Finding the ‘unspeakable magic’ in baking

Emma De Nooy stands in front of Rough Draft. Courtesy | Emma De Nooy

Emma De Nooy stands in front of Rough Draft. Courtesy | Emma De Nooy

Step aside Socrates and Aristotle fans, there’s a new philosopher on the Hillsdale scene: senior Emma De Nooy.

“I actually thought about dropping out at the beginning of this semester to go cook for somebody,” De Nooy said. “I didn’t because I’m a senior, so I might as well finish.”

De Nooy is completing her major in rhetoric and public address with a minor in dance, but her real passions lie in the kitchen.

Her husband, Micah Miller, thinks her approach to cooking, baking, and all things food essentially makes her a philosopher.
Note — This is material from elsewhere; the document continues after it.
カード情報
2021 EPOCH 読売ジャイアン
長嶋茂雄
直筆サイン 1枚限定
Instead of debating people in a town square, De Nooy brings homemade goods to classes, experiments with ingredients she doesn’t even like, and now works as a baker for Rough Draft.

“She does what a philosopher should, which is love something dearly just for its own sake,” De Nooy’s husband Micah Miller said. “She very sincerely adores it.”
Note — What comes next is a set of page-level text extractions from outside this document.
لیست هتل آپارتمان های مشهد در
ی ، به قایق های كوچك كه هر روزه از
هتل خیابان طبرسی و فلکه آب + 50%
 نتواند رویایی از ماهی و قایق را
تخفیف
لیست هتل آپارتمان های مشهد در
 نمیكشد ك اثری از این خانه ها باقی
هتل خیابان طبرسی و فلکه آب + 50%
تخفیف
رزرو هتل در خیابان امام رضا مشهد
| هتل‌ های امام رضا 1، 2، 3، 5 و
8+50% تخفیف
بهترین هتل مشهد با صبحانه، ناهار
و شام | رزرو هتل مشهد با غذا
But this is a relatively newfound passion for De Nooy. She didn’t grow up helping out in the kitchen, mostly because she was one of seven children.

“My mom just didn’t have the time, so I would watch videos and read cookbooks,” De Nooy said. “I had an internship here one summer, and I had to start cooking for myself. I started cooking and realized how much I had picked up on from those years.”

What began as a necessity soon evolved into a core part of her identity as she began experimenting with all kinds of recipes for various events.

“Across the time we’ve been together, which is now about two and a half years, it’s become evident that food is a factor of identity for Emma,” Miller said. “A lot of who she is is centered on it, even though it started off as a hobby.”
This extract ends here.